# 09/19/2015 exam result when



## parthi2india@gmail.com (Sep 29, 2015)

I written exam 09/19/2015 coc when result will come.....


----------



## CodingKing (Sep 29, 2015)

Some people said when they logged into their accounts from that test date and it still said Grading. Have you logged into your AAPC account? The status information should be in there


----------



## Tamarock60 (Nov 16, 2015)

*Still waiting in michigan*

I took my exam on the 7th of November still waiting it is saying in transit driving me crazy!!! Hoping later today for a change in status!!! I know there are a ton of people taking it so hoping that is the hold up.


----------



## CodingKing (Nov 16, 2015)

Tamarock60 said:


> I took my exam on the 7th of November still waiting it is saying in transit driving me crazy!!! Hoping later today for a change in status!!! I know there are a ton of people taking it so hoping that is the hold up.

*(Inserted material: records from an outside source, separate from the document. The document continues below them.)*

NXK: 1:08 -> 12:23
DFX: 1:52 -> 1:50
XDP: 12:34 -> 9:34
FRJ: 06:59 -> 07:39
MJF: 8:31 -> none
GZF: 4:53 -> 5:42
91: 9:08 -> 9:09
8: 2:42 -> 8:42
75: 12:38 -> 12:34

I just hope they figure it out before I go for my retake . I just took mine Saturday so I guess I shouldn't obsessively check the status until December.


----------



## CodingKing (Nov 16, 2015)

The status of mine is now showing Received. I guess my chapter sent them overnight mail.


----------



## steels816 (Nov 16, 2015)

CodingKing said:


> The status of mine is now showing Received. I guess my chapter sent them overnight mail.



Atleast it is showing received and you know they got it.  Next comes grading and then your results.  Good luck.


----------



## steels816 (Nov 16, 2015)

Tamarock60 said:


> I took my exam on the 7th of November still waiting it is saying in transit driving me crazy!!! Hoping later today for a change in status!!! I know there are a ton of people taking it so hoping that is the hold up.



Hoping atleast changes to received so you know they got it.  Hang in there.  Worst part is the waiting.


----------